„Sie liegt da drüben. Klingeln Sie einfach, wenn Sie gehen.“ Das sind die ersten Worte, die ich von Lina Eckert höre. Und auch die einzigen. Ich komme heute zum ersten Mal zu ihr nach Hause. Ihre Schwester Elsbeth liegt im Sterben. Lina und Elsbeth sind ledig, „alte Jungfern“ hätte man früher gesagt. Und sie leben seit Jahrzehnten in zwei kleinen Doppelhaushälften nebeneinander. Die Treppe führt zu zwei identischen Türen, hinter denen die beiden Schwestern wohnen. Ich klingle bei Elsbeth, so wurde es mir am Telefon gesagt. Lina öffnet mir, weist mir das Wohnzimmer, in dem Elsbeth im Pflegebett liegt, und verschwindet durch eine Tür, die die beiden Wohnungen miteinander verbindet. Da stehe ich nun und bin ein bisschen verwirrt.
Elsbeth braucht nicht viel. Sie schläft oder dämmert vor sich hin. Zwischendurch wird sie ein wenig unruhig, aber das gibt sich recht schnell wieder, wenn ich mir ihr rede. Dazwischen sind wir beide ruhig und lassen einfach die Zeit vergehen. Manchmal befeuchte ich ihren Mund, weil sie mit offenem Mund atmet und dadurch die Schleimhäute so austrocknen. Nach etwa eineinhalb Stunden verabschiede ich mich von Elsbeth. Ich gehe nach draußen durch die Tür und klingle zwei Meter daneben an der identischen Tür von Lina. „Danke“, sagt sie. „Wann kommen Sie wieder?“ Wir vereinbaren einen Termin für zwei Tage später und ich gehe.

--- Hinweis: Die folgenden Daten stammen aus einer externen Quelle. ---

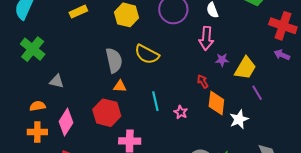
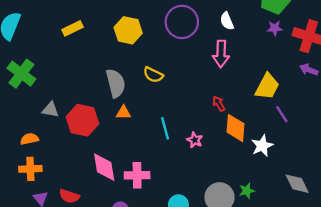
yellow semicircle: (147, 54) -> (153, 75), size x0.7
purple star: (222, 60) -> (275, 28), moved
red hexagon: (107, 113) -> (82, 120), moved
pink diamond: (66, 122) -> (104, 167), moved, turned -40

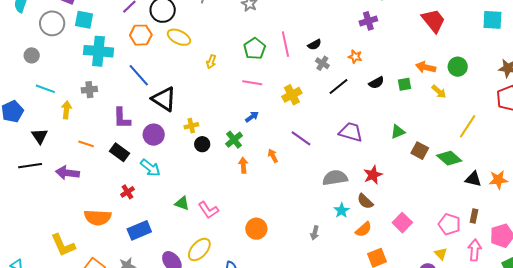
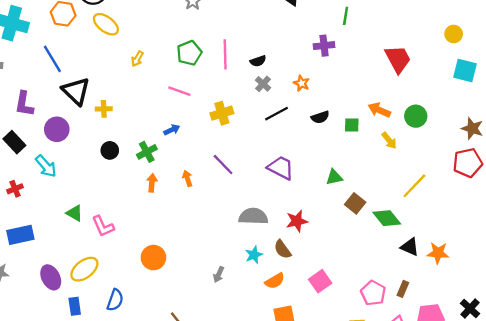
yellow cross: (191, 126) -> (104, 109), moved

Beim nächsten Besuch läuft es genauso. Lina Eckert öffnet mir, sagt „Klingeln Sie einfach“ und verschwindet. So kenne ich das nicht. Die meisten Zugehörigen haben großen Redebedarf, wenn jemand im Sterben liegt. Sie wollen wissen, ob alles normal läuft, was sie tun können und wie lange es wohl noch dauern wird. (Übrigens eine Frage, die man nie wirklich beantworten kann.) Und sie wollen erzählen, wie alles gekommen ist, wie der Zustand jetzt ist, was sie schon alles gemacht haben, wie es ihnen geht. Häufig wünschen sie sich auch Zuspruch, wollen hören, dass sie ihre Sache gut machen. Bei Lina Eckert ist das anders. Sie braucht nichts von mir, außer einer Sache: Zeit. Sie ist rund um die Uhr für ihre Schwester da, pflegt sie und schaut nach ihr. Und zwischendurch braucht sie einfach mal eine oder zwei Stunden für sich alleine, in dem Wissen, dass für ihre Schwester gesorgt ist. Und auch das ist natürlich in Ordnung, wenn auch erst mal ein wenig ungewohnt für mich.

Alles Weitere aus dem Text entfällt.